Abstract

Abstract Introduction Pain control and sedation of burn patients is a complex and necessary aspect of initial care and resuscitation. Each patient’s pain experience is unique. Balancing pain needs with obtundation and hemodynamic changes can be difficult, even for experienced clinicians. We hypothesize that in the first 48 hours of ICU admission, increased sedation in burned patients will be associated with increased resuscitation and hemodynamic instability. Methods A 6-year (2014–19) retrospective review of our hospital’s burn database collected patients admitted to the ICU with greater than 20% TBSA burns. In the first 48 hours of admission, we compared total amounts of sedation/pain medications (morphine milligram equivalents (MME), propofol, dexmedetomidine, benzodiazepines) given with total resuscitation and hemodynamic data. A linear regression model was chosen to determine if higher amounts of sedation/pain medication could predict greater resuscitation and episodes of hypotension (MAP < 65). Results 208 patients were included with median age, %TBSA, and resuscitation of 43 years (0–99), 31% (20–93), and 3.3 ml/kg/%TBSA (0.13–19.05), respectively. The majority of our patients were white (80%) males (68%). Patients received a combination of MMEs (99% of patients), propofol (31%), dexmedetomidine (11%), and benzodiazepines (73%). Using a multivariable linear regression model, we found associations between total MMEs given and greater resuscitation (95% CI: 0.15–0.54, p=0.01) as well as number of hypotensive events (95% CI: 1.57–2.7, p< 0.001) in the first 48 hours of admission.
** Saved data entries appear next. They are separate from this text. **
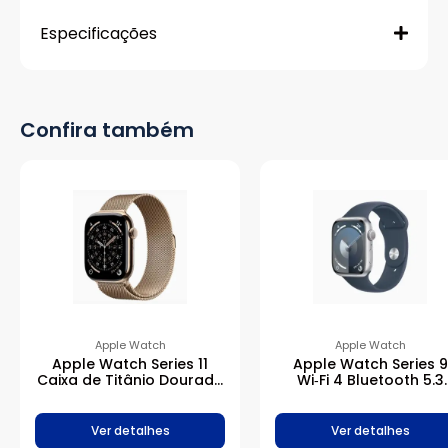
Especificações
Confira também
Apple Watch
Apple Watch
Apple Watch Series 11
Apple Watch Series 9
Caixa de Titânio Dourada
Wi‑Fi 4 Bluetooth 5.3
com Pulseira Estilo
Caixa prateada de
Milanês Dourada
alumínio – 45 mm •
Pulseira esportiva azu
Ver detalhes
Ver detalhes
tempestade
No associations were noted with other sedative medications when comparing the number of hypotensive events and increased resuscitation. Conclusions While acute pain and sedation management is crucial in treating critically-ill burn patients, it often becomes routine. We find that pain management is not without physiological consequences and should be carefully monitored during resuscitation.